On 24th march at around 7pm, I was playing on the computer with my brother when the landline rang, I ran to pick it up, but nani got to it before and started speaking, she signaled me to go back to whatever I was doing. 15 minutes later, I got a call on my cell. It was dad. The very first question he asked me was what I was doing. I told him whatever happened throughout the day. He asked me to go into the kitchen and check on nani and report what she was doing. Nani sat in a corner, crying. It was at this moment when I realized that this was THE CALL. I knew what he was going to say. I knew what nani had heard on the landline call. I knew why she was crying. For what seemed like an eternity, dad remained silent. I closed my eyes, half expecting him to speak any moment.

“Umesh, your mother is no more.”

The burden of the words stuck like a blunt hammer. I did not know how to react. I simply said “okay” and cut the call. Went out to the balcony and just sat there for around an hour or so. I wasn’t crying. I just sat there, silently. Even though I had been warned of this, I did not see it coming. And that was the fact that made me cry. Not being able to bid a proper farewell to the lady who raised me, made me cry, not the actual loss, for somewhere deep inside me, I knew that this day would come soon too. The hope that she would be okay was probably what kept me from going into depression all this time. I had been denying the mortality of humans by keeping myself distracted. But eventually, this had to happen. Such positivity, I think, is what mom would have wanted me to have throughout my life

The rituals of the cremation and the last rites began the next morning. And then it continued for 12 days. It was during this period when I realized why everything was sugar coated. Why nani did all those donations and karma work. Why masi warned me about the “limited time”. I was too dumb, or rather I would say, too naïve to see through the facts.

 It was at this point, where I lost my faith in God. Agreed that Karma does impact our lives in more ways than we can imagine, but the concept of an imaginary man sitting in the sky who can make your wishes come true, is utter bullshit. We are the masters of our own fate.

During those months, I used to see mom struggle with her pain, yet she never cried in front of us. Even in the face of certain death, the only hope she was clinging on to, was us.
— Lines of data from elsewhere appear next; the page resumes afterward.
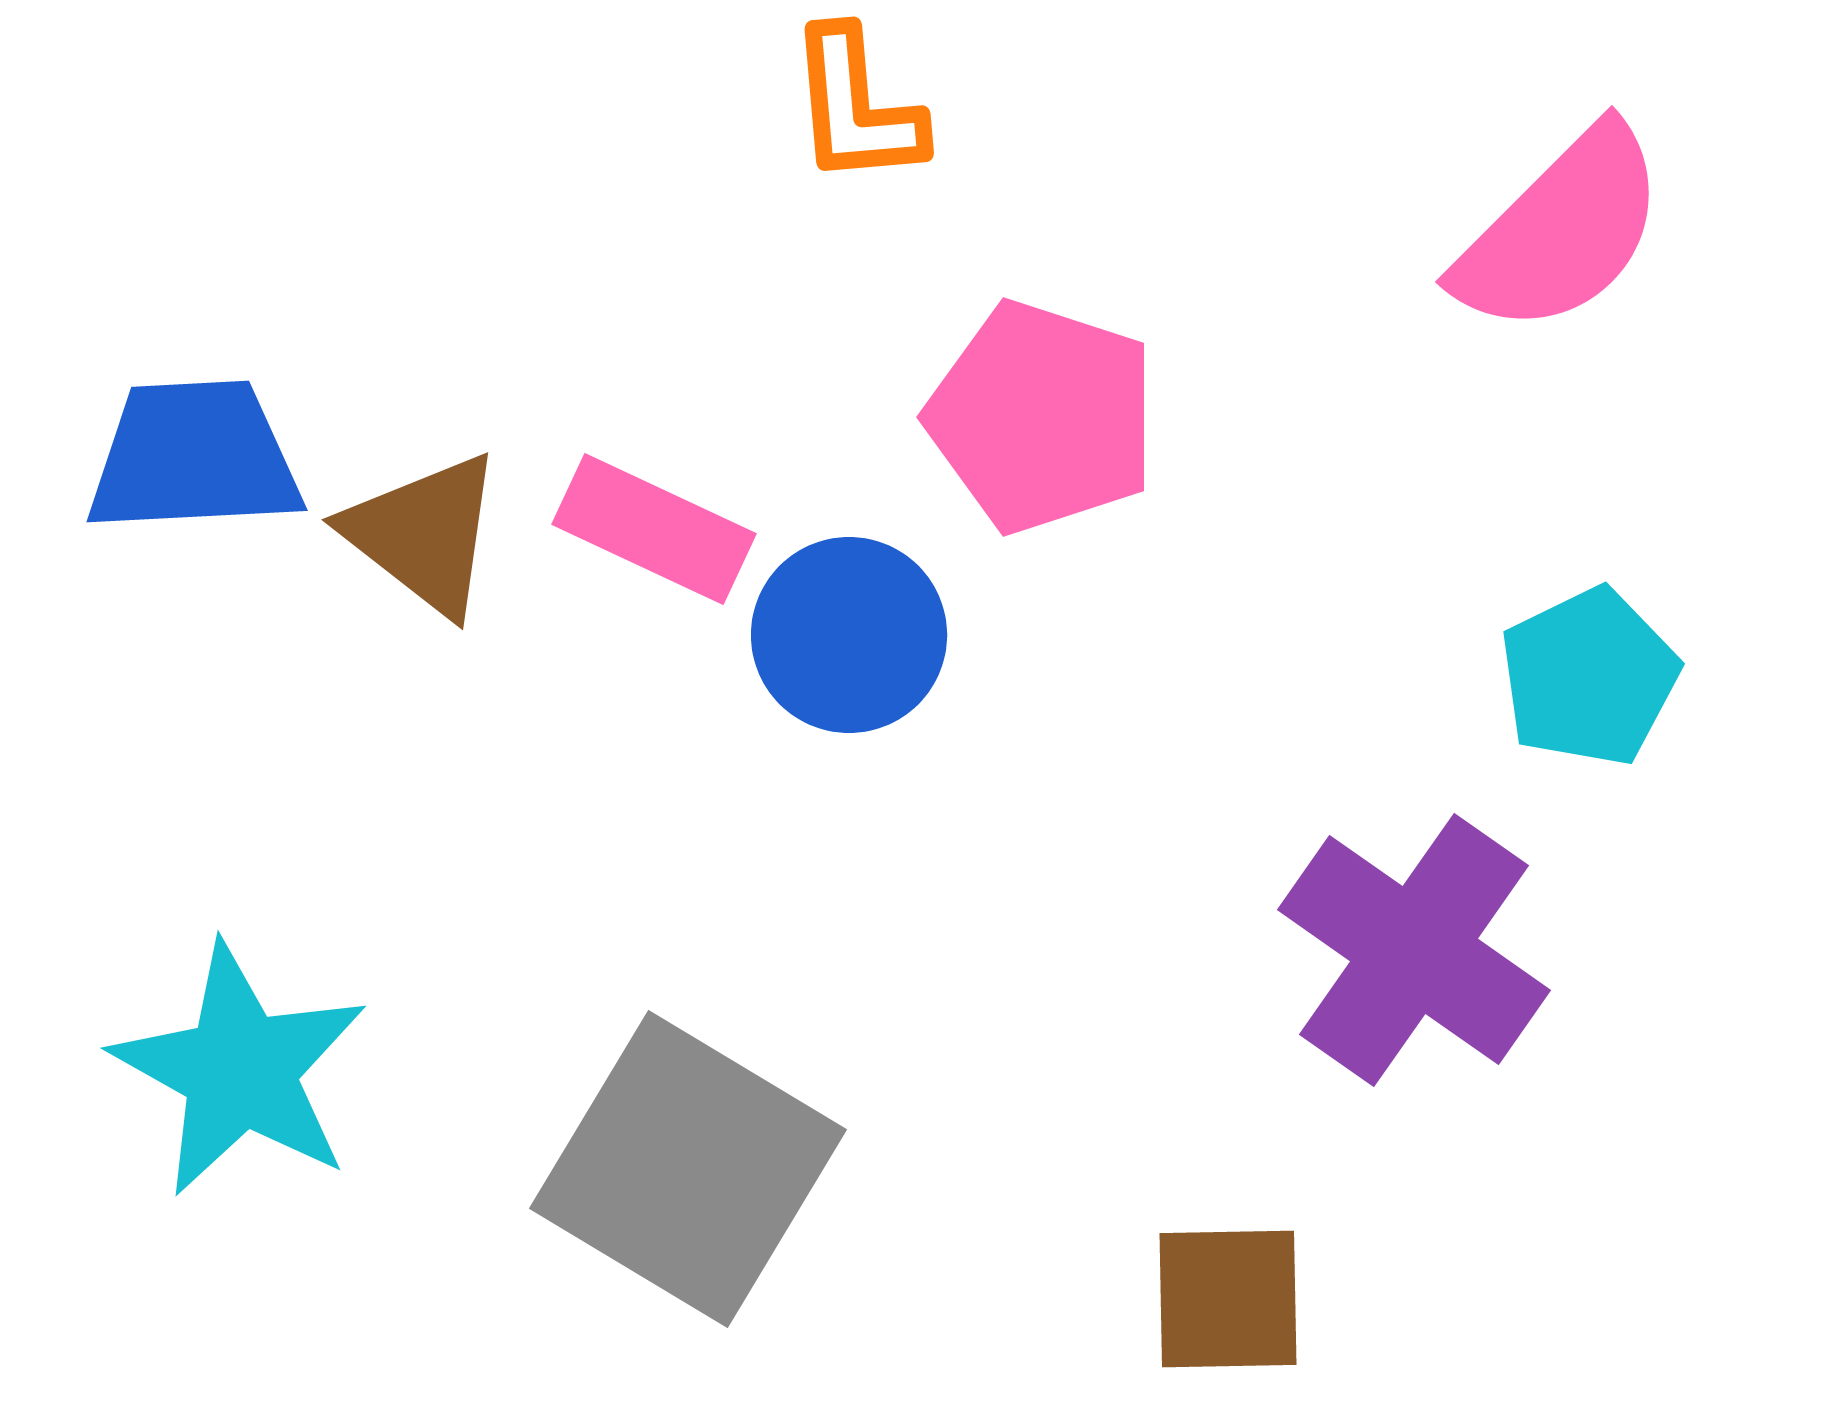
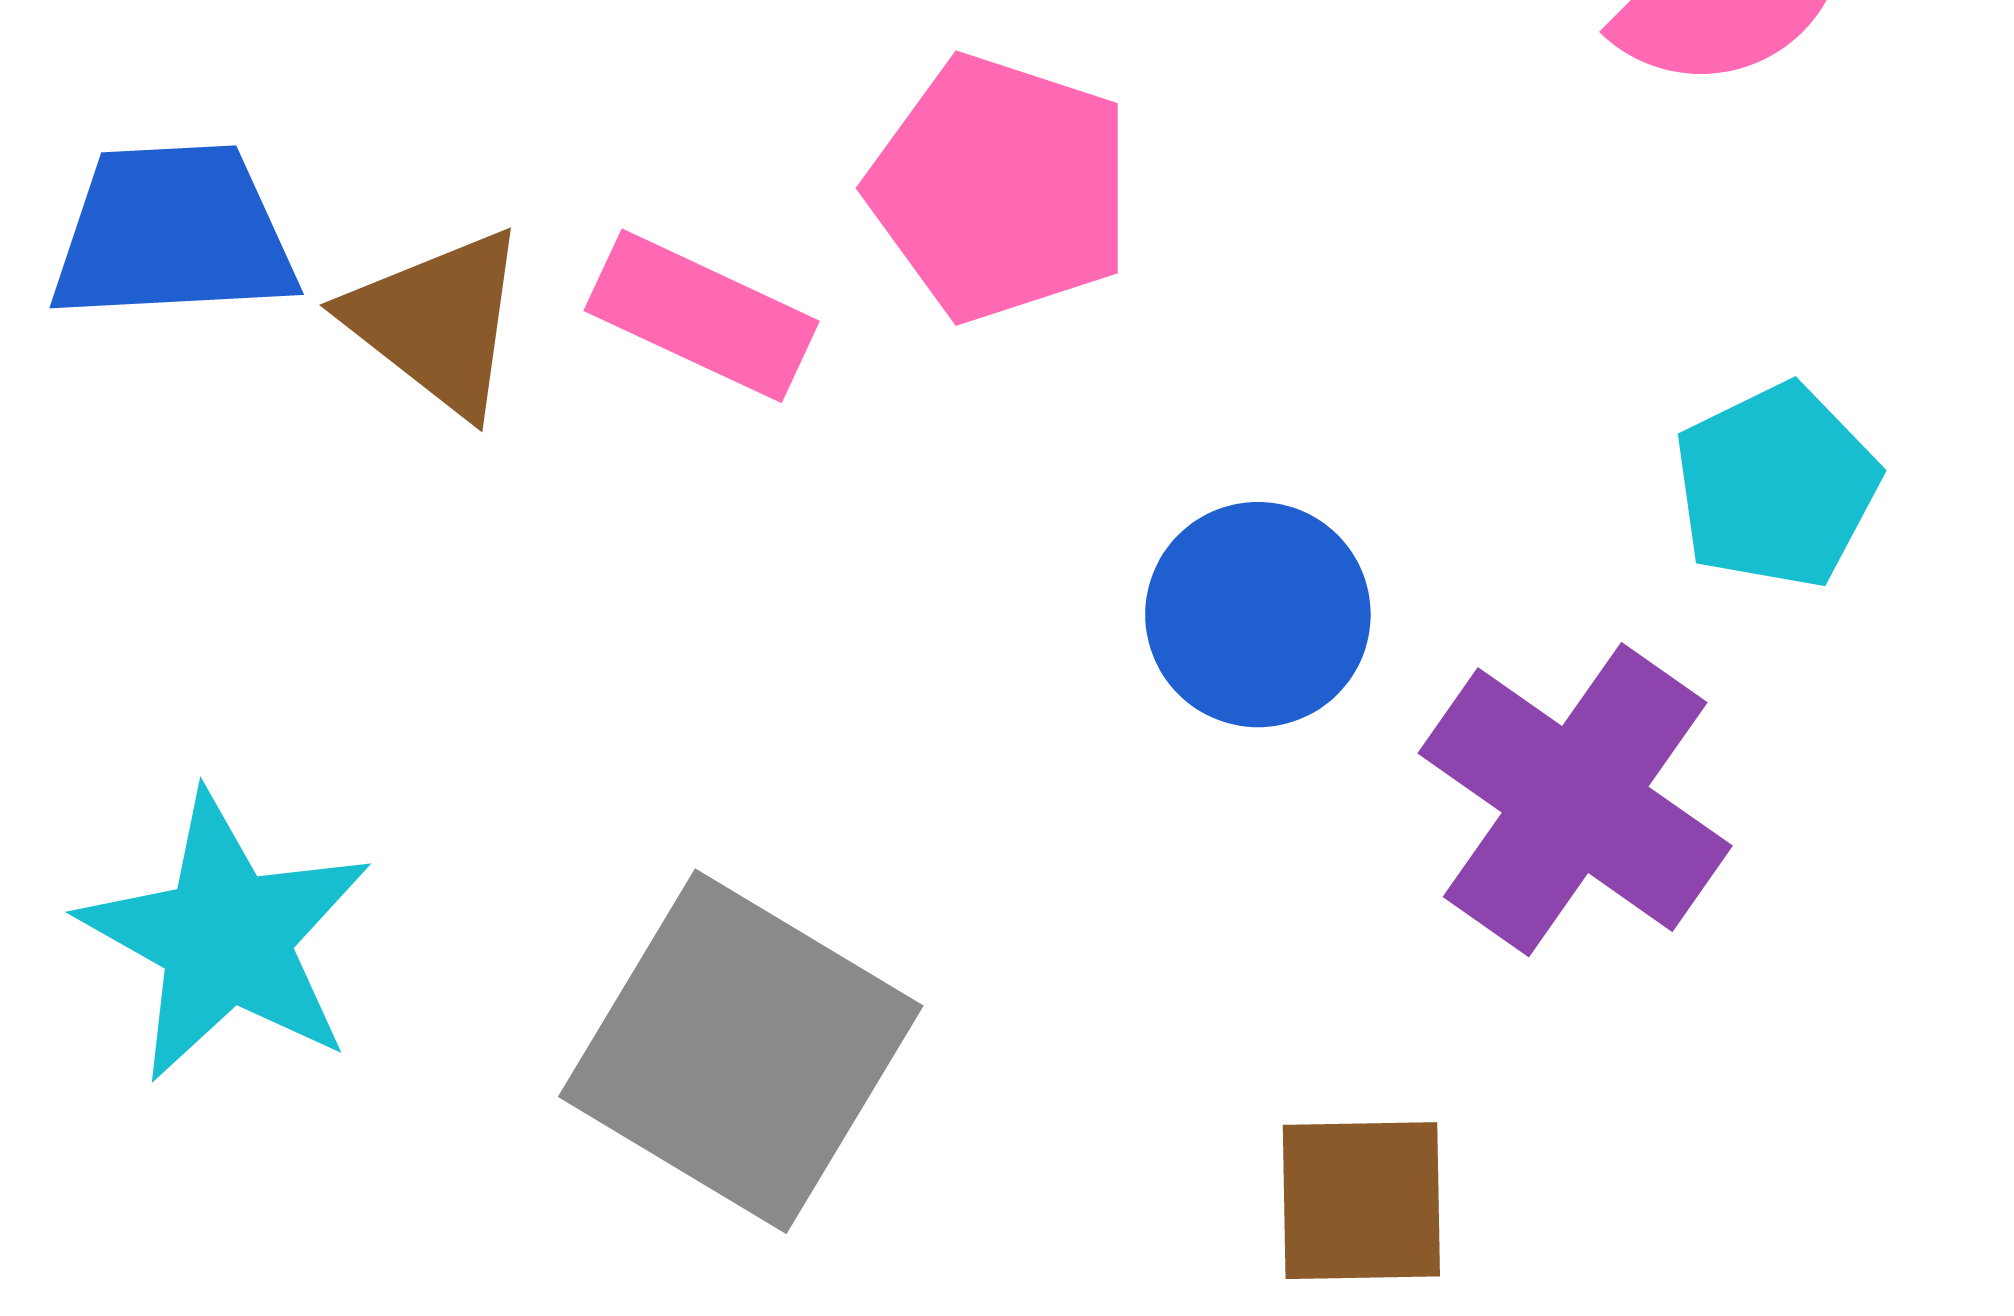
pink pentagon: (1042, 417) -> (1001, 188), moved
blue circle: (849, 635) -> (1258, 615), moved

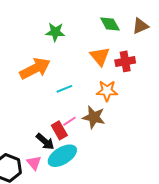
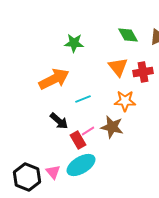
black arrow: (45, 142) -> (59, 121), moved

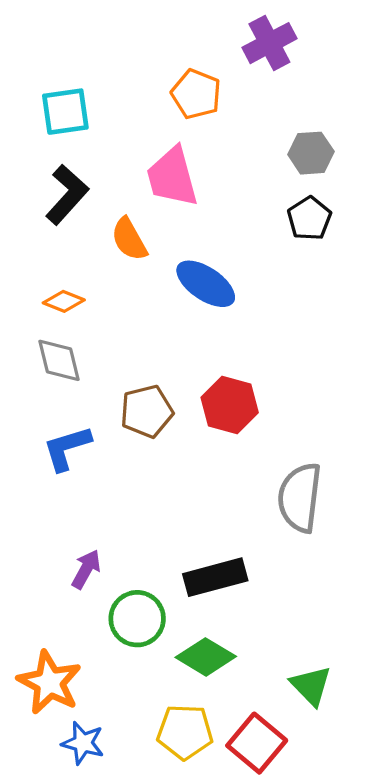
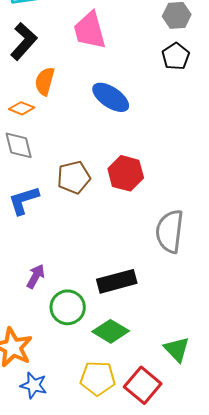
orange semicircle: (129, 239) -> (45, 81), moved, turned 44

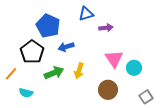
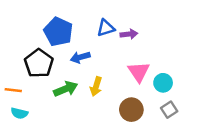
blue triangle: (86, 14) -> (106, 28), moved
orange line: (11, 74) -> (13, 90), turned 56
cyan semicircle: (26, 93) -> (19, 113), moved
gray square: (146, 97) -> (169, 110), moved

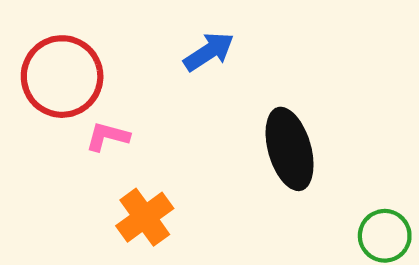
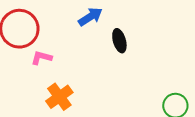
black ellipse: (290, 149) -> (119, 41), moved, size x0.6

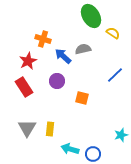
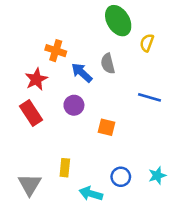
yellow semicircle: (113, 33) -> (147, 43), turned -104
gray semicircle: (83, 49) -> (108, 64), turned -91
blue line: (115, 75) -> (149, 97), turned 60
gray triangle: (27, 128) -> (30, 185), moved
blue circle: (93, 154) -> (121, 177), moved

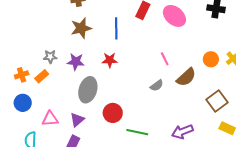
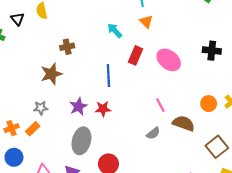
brown star: (81, 28) -> (51, 74), moved
purple star: (76, 62) -> (78, 106), moved, turned -30
brown semicircle: (186, 77) -> (184, 123), turned -115

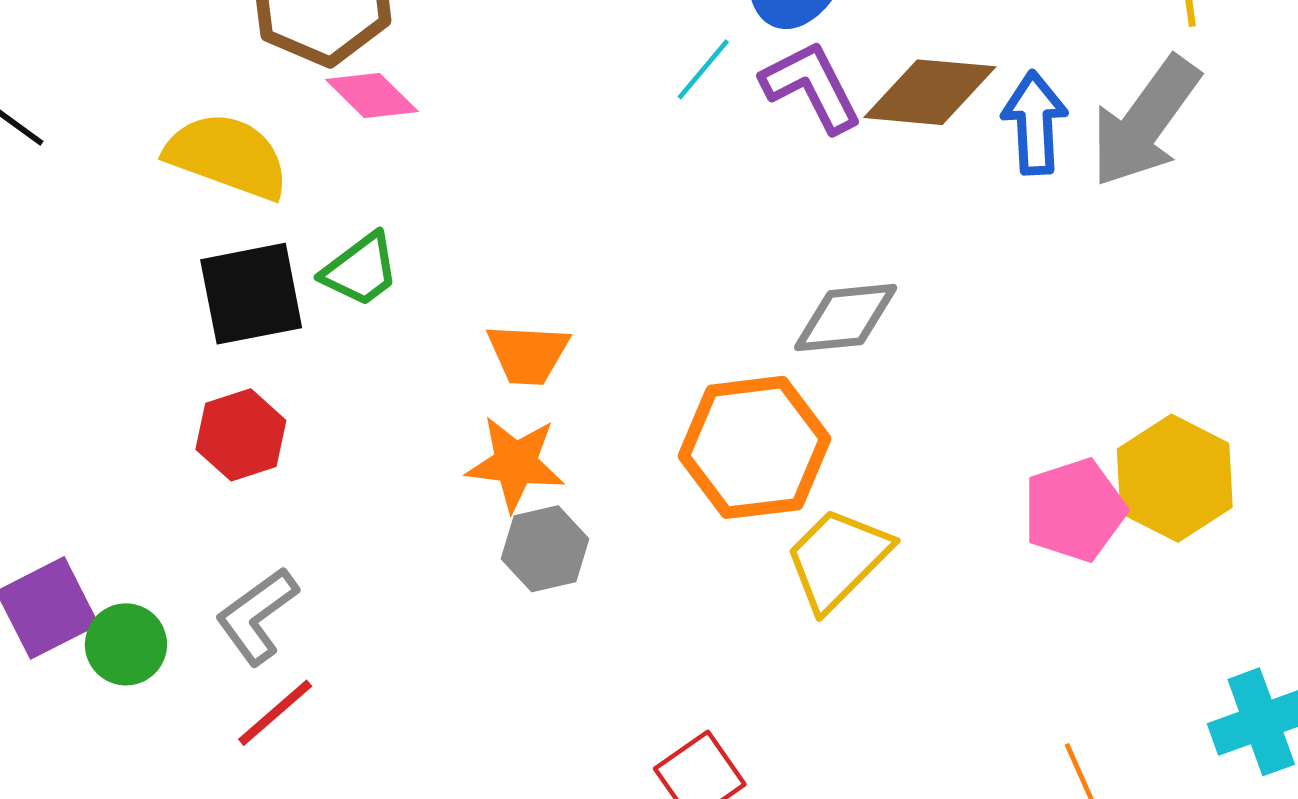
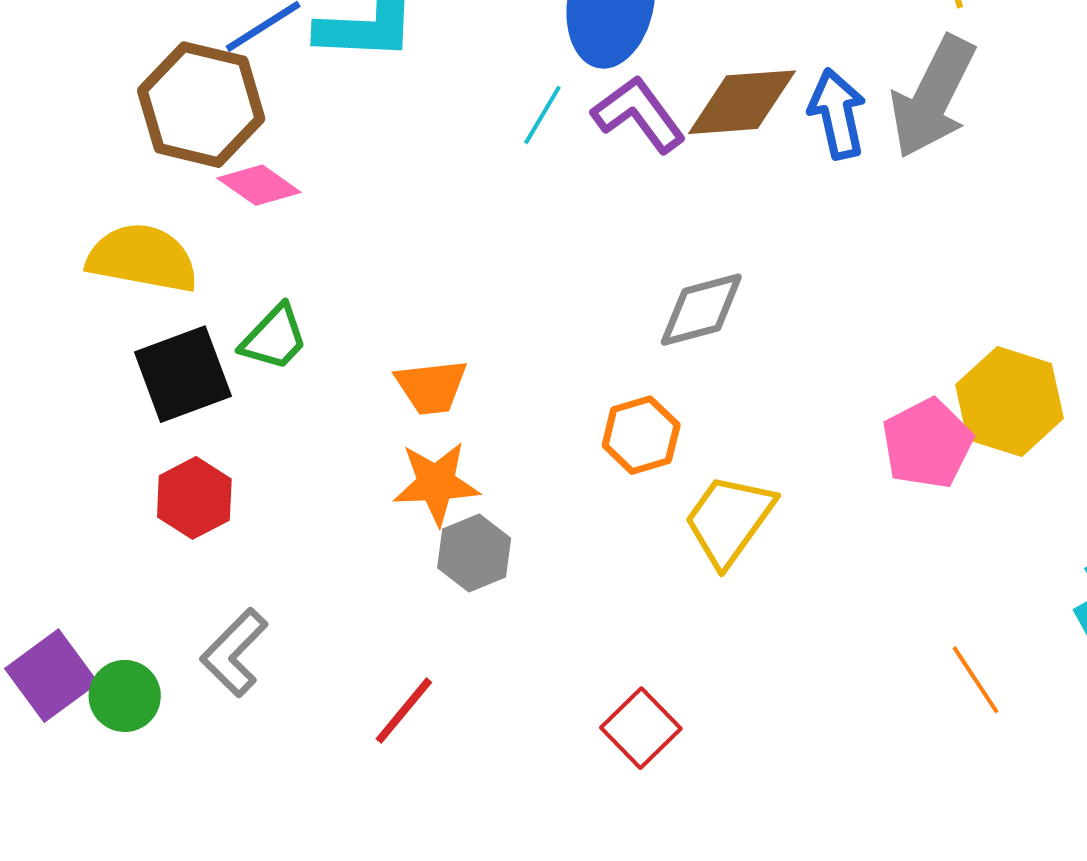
orange hexagon: (755, 447) -> (641, 435), size x0.6
red line: (275, 713) -> (404, 711), moved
Her family, her kids. She wanted to live, so that she could be with us. She always used to say “you’re my strength”, it is only now that I realize what she meant.

SPIRIT (気迫HAKI) is the force of life that exists within us. Our willpower, mental strength, fortitude, love, and all the things that make us human, form our spirit. Her spirit, is what my Mother gifted me, and has helped me through thick and thin. Of course, it is impossible for us to see the pain that the other person is having. The fact that my mother put up with this pain for so long instead of giving up when she was diagnosed is a rather strong and bold statement that love conquers pain any given day. It was her love towards her kids that inspired her to live for us. The moment you think of letting your loved ones die is the moment when you accept that there is no hope. Miracles do happen. We have all heard stories of such miracles. The force of life is much stronger than pain.

My mother did not give up. That inspires me as a person, to keep fighting regardless of how hopeless the situation is in any walk of life. HOW DID THE INCIDENT CHANGE ME AS A PERSON? IT TAUGHT ME TO NOT GO DOWN WITHOUT A FIGHT.



  1. Umesh, I know you from school. You were in my class in 1st standard, I think. I saw you in school regularly. I had no idea… this made me cry. I’m so so sorry for your loss.